(Page images and extracted text)
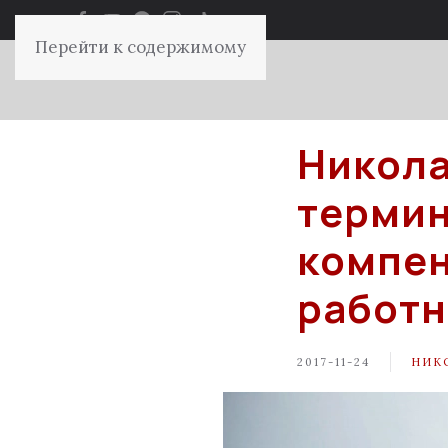
Перейти к содержимому
Никола
термин
компен
работн
2017-11-24
НИК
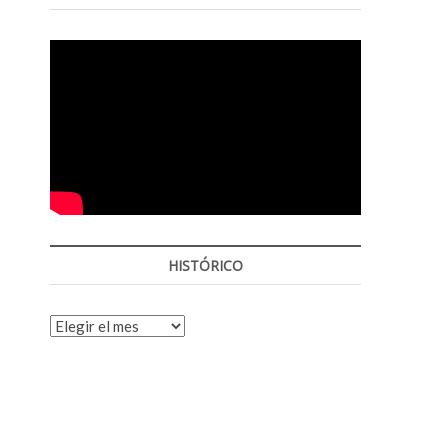
o
p
e
n
HISTÓRICO
HISTÓRICO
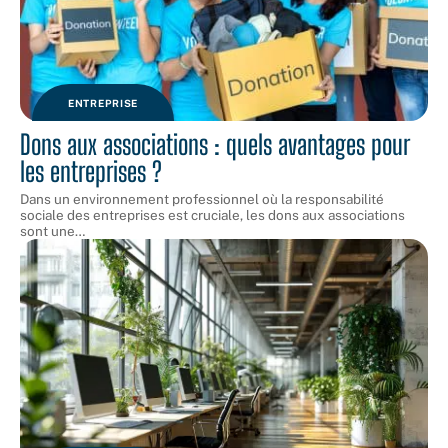
ENTREPRISE
Dons aux associations : quels avantages pour
les entreprises ?
Dans un environnement professionnel où la responsabilité
sociale des entreprises est cruciale, les dons aux associations
sont une
…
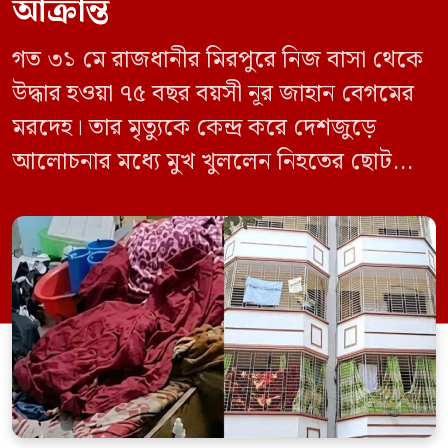
আক্রান্ত
গত ৩১ মে রাজধানীর মিরপুরে নিজ বাসা থেকে
উদ্ধার হওয়া ৭৫ বছর বয়সী নূর জাহান বেগমের
মরদেহ। তার মৃত্যুকে কেন্দ্র করে দেশজুড়ে
আলোচনার মধ্যে মুখ খুললেন নিহতের ছোট
ছেলে বাংলাদেশ প্রকৌশল বিশ্ববিদ্যালয়ের
(বুয়েট) অধ্যাপক একেএম আশিকুর রহমান।
তিনি পরিবারের বিরুদ্ধে ছড়ানো বিভিন্ন তথ্যকে
মিথ্যা বলে দাবি করেছেন। বুধবার (৩ জুন)
গণমাধ্যমে দেওয়া বক্তব্যে তিনি এই […]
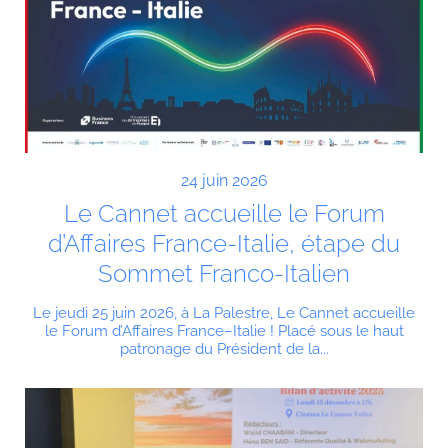
24 juin 2026
Le Cannet accueille le Forum
d’Affaires France-Italie, étape du
Sommet Franco-Italien
Le jeudi 25 juin 2026, à La Palestre, Le Cannet accueille
le Forum d’Affaires France–Italie ! Placé sous le haut
patronage du Président de la...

What you have to do> Go to the line above that has "মিথ্যা বলে দাবি করেছেন। বুধবার (৩ জুন)" and copy exactly from there down to the line that has "Le jeudi 25", both included. Leave the pictures out.

Problem solution>
মিথ্যা বলে দাবি করেছেন। বুধবার (৩ জুন)
গণমাধ্যমে দেওয়া বক্তব্যে তিনি এই […]
24 juin 2026
Le Cannet accueille le Forum
d’Affaires France-Italie, étape du
Sommet Franco-Italien
Le jeudi 25 juin 2026, à La Palestre, Le Cannet accueille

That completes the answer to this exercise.